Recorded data
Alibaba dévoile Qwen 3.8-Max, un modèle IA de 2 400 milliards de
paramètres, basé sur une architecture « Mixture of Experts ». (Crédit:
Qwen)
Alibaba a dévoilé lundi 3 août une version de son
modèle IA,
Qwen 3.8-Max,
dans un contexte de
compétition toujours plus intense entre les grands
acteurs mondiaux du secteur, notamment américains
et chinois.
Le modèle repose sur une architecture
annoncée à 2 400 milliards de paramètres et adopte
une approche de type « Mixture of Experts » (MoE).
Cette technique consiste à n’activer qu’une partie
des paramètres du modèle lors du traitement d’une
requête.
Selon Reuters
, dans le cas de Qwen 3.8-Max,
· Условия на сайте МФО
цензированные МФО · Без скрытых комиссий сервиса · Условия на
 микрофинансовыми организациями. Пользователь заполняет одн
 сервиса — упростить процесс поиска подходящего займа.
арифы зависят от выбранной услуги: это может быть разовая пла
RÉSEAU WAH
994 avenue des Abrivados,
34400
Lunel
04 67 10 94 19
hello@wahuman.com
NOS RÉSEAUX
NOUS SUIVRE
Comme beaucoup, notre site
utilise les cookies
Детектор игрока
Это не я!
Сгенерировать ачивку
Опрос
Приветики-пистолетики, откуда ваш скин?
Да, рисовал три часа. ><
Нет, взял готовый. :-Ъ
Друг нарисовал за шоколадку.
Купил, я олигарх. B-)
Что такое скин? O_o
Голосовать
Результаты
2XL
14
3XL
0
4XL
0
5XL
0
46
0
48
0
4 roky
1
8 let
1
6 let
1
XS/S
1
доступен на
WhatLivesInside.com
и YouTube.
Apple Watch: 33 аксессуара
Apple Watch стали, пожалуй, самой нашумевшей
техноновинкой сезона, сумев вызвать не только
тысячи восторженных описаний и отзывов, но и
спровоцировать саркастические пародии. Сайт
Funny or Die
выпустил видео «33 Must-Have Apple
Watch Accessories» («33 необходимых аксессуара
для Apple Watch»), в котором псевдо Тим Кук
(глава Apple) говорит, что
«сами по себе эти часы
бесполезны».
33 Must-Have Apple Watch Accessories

What you should do: An exact repeat of the lines from the one containing "Друг нарисовал за шоколадку." through the final line above, both included, is the whole answer.

Answer area:
Друг нарисовал за шоколадку.
Купил, я олигарх. B-)
Что такое скин? O_o
Голосовать
Результаты
2XL
14
3XL
0
4XL
0
5XL
0
46
0
48
0
4 roky
1
8 let
1
6 let
1
XS/S
1
доступен на
WhatLivesInside.com
и YouTube.
Apple Watch: 33 аксессуара
Apple Watch стали, пожалуй, самой нашумевшей
техноновинкой сезона, сумев вызвать не только
тысячи восторженных описаний и отзывов, но и
спровоцировать саркастические пародии. Сайт
Funny or Die
выпустил видео «33 Must-Have Apple
Watch Accessories» («33 необходимых аксессуара
для Apple Watch»), в котором псевдо Тим Кук
(глава Apple) говорит, что
«сами по себе эти часы
бесполезны».
33 Must-Have Apple Watch Accessories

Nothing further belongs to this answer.